Sebbene la regione vanti quindi una storia millenaria, per gran parte del Novecento è rimasta fuori dai circuiti più riconosciuti, concentrata com’era su produzioni di massa e vini da taglio. Il cambio di passo è stato evidente tra il 2010 e il 2015, quando una nuova generazione di produttori ha scommesso tutto sulla qualità , l’identità e il territorio.


Anche quest’anno, il padiglione calabrese del Vinitaly ha mostrato la sua ricchezza, portando 111 aziende. Vincenzo Mercurio, enologo campano nominato Miglior Enologo d’Italia 2025 dalla Vinoway Selection, frequenta la regione da anni e sa leggerne le trasformazioni.
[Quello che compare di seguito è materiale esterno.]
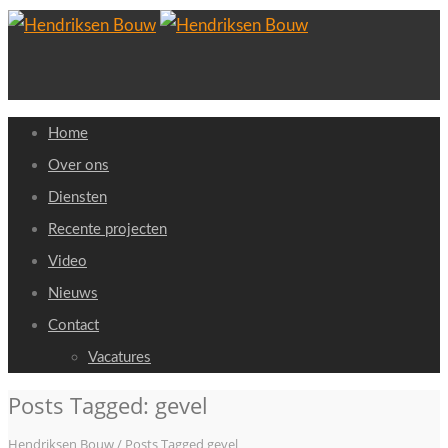
Home
Over ons
Diensten
Recente projecten
Video
Nieuws
Contact
Vacatures
Posts Tagged: gevel
Hendriksen Bouw
/
Posts Tagged gevel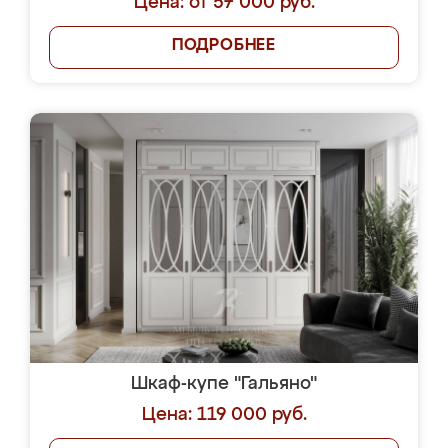
Цена: от 57 000 руб.
ПОДРОБНЕЕ
Шкаф-купе "Гальяно"
Цена: 119 000 руб.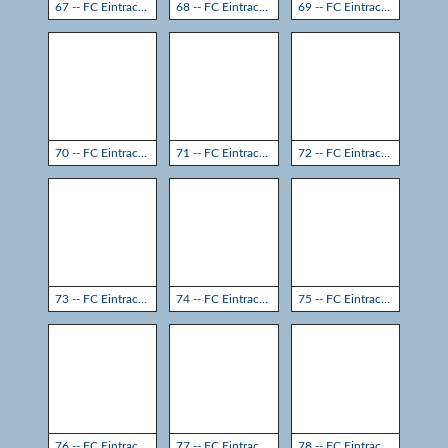
67 -- FC Eintracht Rheine - TSG Sprockhövel 3:3
68 -- FC Eintracht Rheine - TSG Sprockhövel 3:3
69 -- FC Eintracht Rheine - TSG Sprockhövel 3:3
70 -- FC Eintracht Rheine - TSG Sprockhövel 3:3
71 -- FC Eintracht Rheine - TSG Sprockhövel 3:3
72 -- FC Eintracht Rheine - TSG Sprockhövel 3:3
73 -- FC Eintracht Rheine - TSG Sprockhövel 3:3
74 -- FC Eintracht Rheine - TSG Sprockhövel 3:3
75 -- FC Eintracht Rheine - TSG Sprockhövel 3:3
76 -- FC Eintracht Rheine - TSG Sprockhövel 3:3
77 -- FC Eintracht Rheine - TSG Sprockhövel 3:3
78 -- FC Eintracht Rheine - TSG Sprockhövel 3:3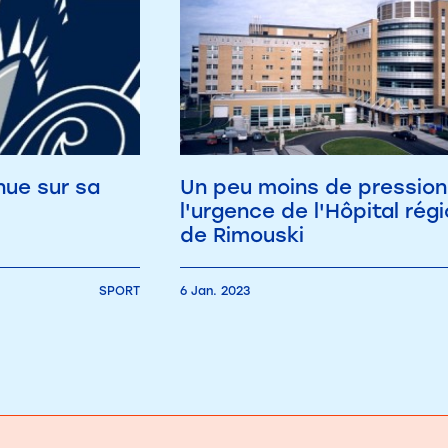
nue sur sa
Un peu moins de pression
l'urgence de l'Hôpital régi
de Rimouski
SPORT
6 Jan. 2023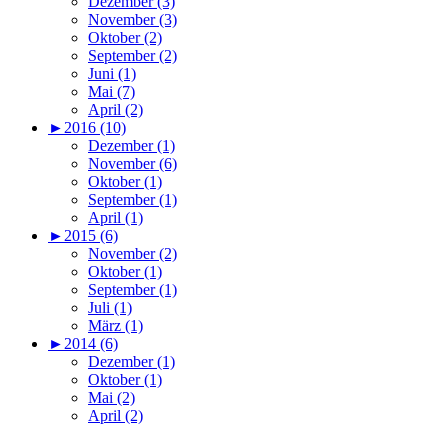
Dezember (3)
November (3)
Oktober (2)
September (2)
Juni (1)
Mai (7)
April (2)
►
2016 (10)
Dezember (1)
November (6)
Oktober (1)
September (1)
April (1)
►
2015 (6)
November (2)
Oktober (1)
September (1)
Juli (1)
März (1)
►
2014 (6)
Dezember (1)
Oktober (1)
Mai (2)
April (2)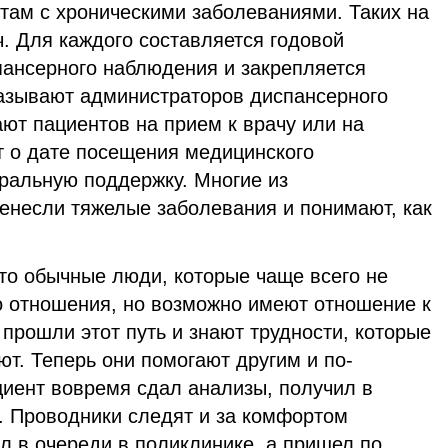
там с хроническими заболеваниями. Таких на
ч. Для каждого составляется годовой
ансерного наблюдения и закрепляется
называют администраторов диспансерного
ют пациентов на прием к врачу или на
 о дате посещения медицинского
ральную поддержку. Многие из
енесли тяжелые заболевания и понимают, как
то обычные люди, которые чаще всего не
о отношения, но возможно имеют отношение к
 прошли этот путь и знают трудности, которые
ют. Теперь они помогают другим и по-
циент вовремя сдал анализы, получил в
. Проводники следят и за комфортом
ял в очереди в поликлинике, а пришел по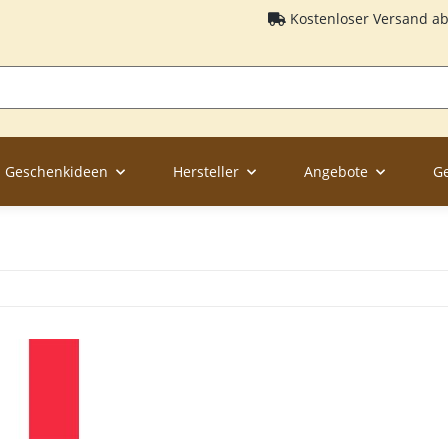
Kostenloser Versand a
Geschenkideen
Hersteller
Angebote
G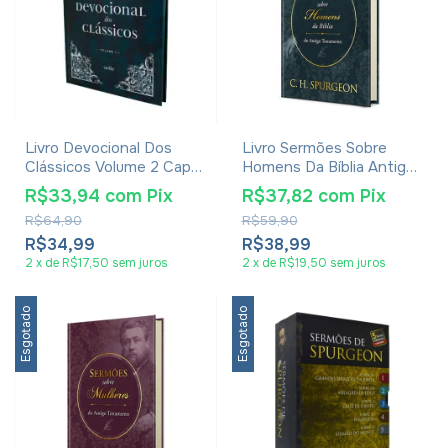
Livro Devocional Dos
Livro Sermões Sobre
Clássicos Volume 2 Capa
Homens Da Bíblia Antigo
Ornamentos
Testamento - C. H.
R$33,94
com
Pix
R$37,82
com
Pix
Spurgeon
R$64,90
R$59,90
R$34,99
R$38,99
2
x
de
R$17,50
sem juros
2
x
de
R$19,50
sem juros
Esgotado
Esgotado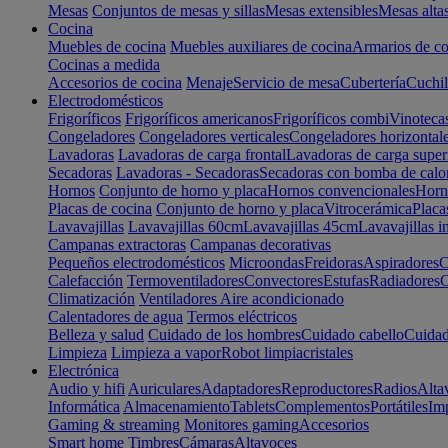
Mesas
Conjuntos de mesas y sillas
Mesas extensibles
Mesas alta
Cocina
Muebles de cocina
Muebles auxiliares de cocina
Armarios de co
Cocinas a medida
Accesorios de cocina
Menaje
Servicio de mesa
Cubertería
Cuchil
Electrodomésticos
Frigoríficos
Frigoríficos americanos
Frigoríficos combi
Vinoteca
Congeladores
Congeladores verticales
Congeladores horizontal
Lavadoras
Lavadoras de carga frontal
Lavadoras de carga super
Secadoras
Lavadoras - Secadoras
Secadoras con bomba de calo
Hornos
Conjunto de horno y placa
Hornos convencionales
Horno
Placas de cocina
Conjunto de horno y placa
Vitrocerámica
Placa
Lavavajillas
Lavavajillas 60cm
Lavavajillas 45cm
Lavavajillas i
Campanas extractoras
Campanas decorativas
Pequeños electrodomésticos
Microondas
Freidoras
Aspiradores
C
Calefacción
Termoventiladores
Convectores
Estufas
Radiadores
C
Climatización
Ventiladores
Aire acondicionado
Calentadores de agua
Termos eléctricos
Belleza y salud
Cuidado de los hombres
Cuidado cabello
Cuidad
Limpieza
Limpieza a vapor
Robot limpiacristales
Electrónica
Audio y hifi
Auriculares
Adaptadores
Reproductores
Radios
Alta
Informática
Almacenamiento
Tablets
Complementos
Portátiles
Im
Gaming & streaming
Monitores gaming
Accesorios
Smart home
Timbres
Cámaras
Altavoces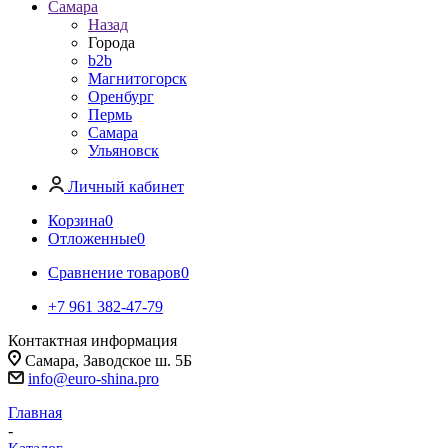
Самара
Назад
Города
b2b
Магнитогорск
Оренбург
Пермь
Самара
Ульяновск
Личный кабинет
Корзина
0
Отложенные
0
Сравнение товаров
0
+7 961 382-47-79
Контактная информация
Самара, Заводское ш. 5Б
info@euro-shina.pro
Главная
-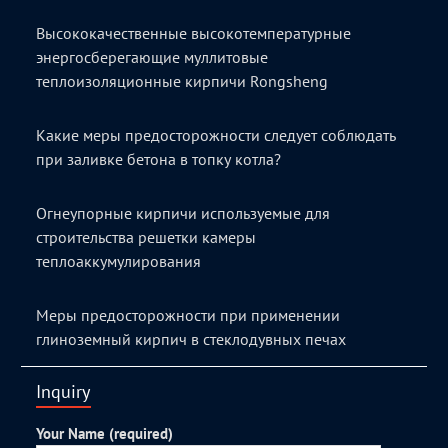
Высококачественные высокотемпературные
энергосберегающие муллитовые
теплоизоляционные кирпичи Rongsheng
Какие меры предосторожности следует соблюдать
при заливке бетона в топку котла?
Огнеупорные кирпичи используемые для
строительства решетки камеры
теплоаккумулирования
Меры предосторожности при применении
глиноземный кирпич в стеклодувных печах
Inquiry
Your Name (required)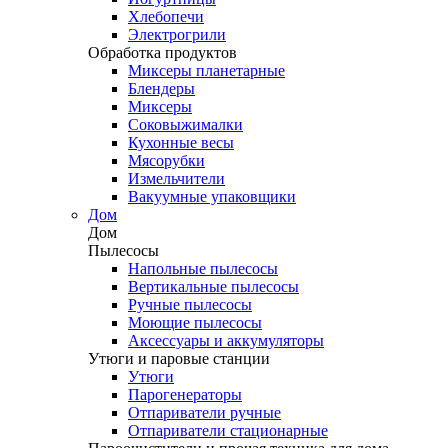
Хлебопечи
Электрогрили
Обработка продуктов
Миксеры планетарные
Блендеры
Миксеры
Соковыжималки
Кухонные весы
Мясорубки
Измельчители
Вакуумные упаковщики
Дом
Дом
Пылесосы
Напольные пылесосы
Вертикальные пылесосы
Ручные пылесосы
Моющие пылесосы
Аксессуары и аккумуляторы
Утюги и паровые станции
Утюги
Парогенераторы
Отпариватели ручные
Отпариватели стационарные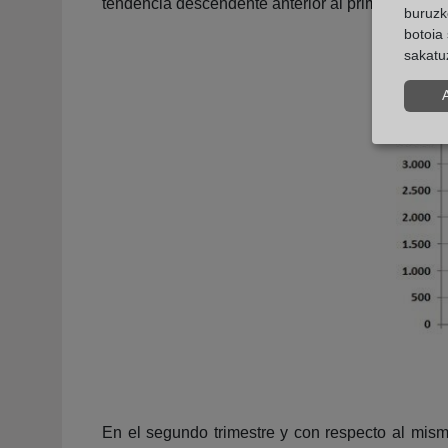
tendencia descendente anterior al primer trimest
buruzk
botoia 
sakatu
En el segundo trimestre y con respecto al mism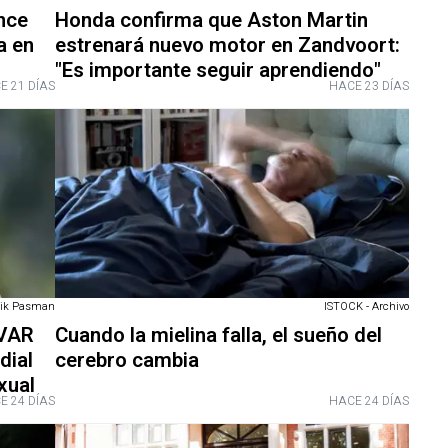
nce
Honda confirma que Aston Martin
a en
estrenará nuevo motor en Zandvoort:
"Es importante seguir aprendiendo"
E 21 DÍAS
HACE 23 DÍAS
rik Pasman
ISTOCK - Archivo
 VAR
Cuando la mielina falla, el sueño del
dial
cerebro cambia
xual
E 24 DÍAS
HACE 24 DÍAS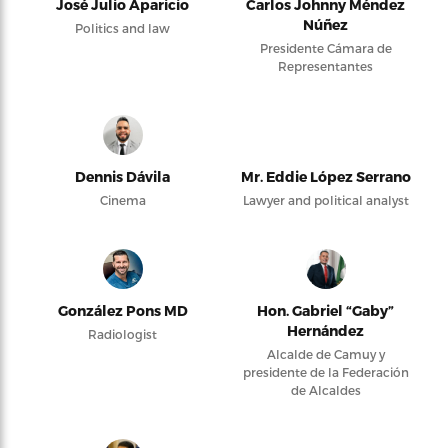
José Julio Aparicio
Carlos Johnny Méndez
Núñez
Politics and law
Presidente Cámara de
Representantes
Dennis Dávila
Mr. Eddie López Serrano
Cinema
Lawyer and political analyst
González Pons MD
Hon. Gabriel “Gaby”
Hernández
Radiologist
Alcalde de Camuy y
presidente de la Federación
de Alcaldes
E questa crescita non lo sorprende. «La Calabria è una regione contemporanea dal punto di vista enologico — ha detto —, perché oggi sono di gran moda i vini territoriali, i vini fatti con vitigni antichi, autoctoni, fondati su tradizioni locali.
La Calabria nella sua staticità di cultura vitivinicola oggi è diventata a mio avviso molto attuale, perché conserva questa biodiversità , questa originalità nei vini che oggi è un elemento fondamentale per avere successo nei mercati».
Accanto al vino c’è il fenomeno dell’enoturismo che Mercurio osserva con interesse. «Si parte dalle cantine per poter poi conoscere la cultura del cibo — ha continuato —. Però non ci si ferma solo al cibo e al vino, ma si va in giro e si scoprono le storie, si scoprono dei musei sconosciuti, magari poco battuti nei soliti percorsi culturali. La Calabria offre non solo vino e cibo ma una storia che è tangibile a 360 gradi».
Anche se sul fronte della crescita quantitativa i numeri danno ragione ai vini calabresi, c’è ancora da lavorare. «Per conquistare e aumentare le bottiglie, cosa che deve essere fatta sempre con una dovuta prudenza, è importante essere compatti — ha spiegato —. Non presentarsi da soli sui mercati, ma fare sistema. Questo Vinitaly è un chiaro esempio di collaborazione e di unione tra i produttori calabresi, sotto l’ala della Regione Calabria».

Nello stesso padiglione si è tenuta la presentazione della XXXIV Rassegna nazionale dei vini biologici e biodinamici di Legambiente. E non a caso, perché la Calabria è tra le prime in Italia e in Europa per estensione delle superfici dedicate all’agricoltura biologica. Stefano Ciafani, presidente nazionale dell’associazione dal 2018, ha parlato di un primato che nel vino significa etichette sempre più richieste da un mercato che guarda alla qualità e alla provenienza.
«Il biologico vince sempre — ha spiegato Ciafani —. È una scommessa che noi abbiamo fatto 34 anni fa, quando le produzioni di vini bio erano di gran lunga inferiori e con una qualità che non era quella di oggi. Possiamo raccontare che quella sfida l’abbiamo vinta: l’abbiamo vinta grazie al protagonismo degli agricoltori, grazie a investimenti fatti non solo sulle quantità prodotte ma sulla qualità . I vini bio oggi hanno una qualità che non ha uguali, anche per il contributo che danno rispetto alla sostenibilità ambientale dei territori, che è fondamentale per garantire che quelle produzioni possano continuare anche nei prossimi decenni».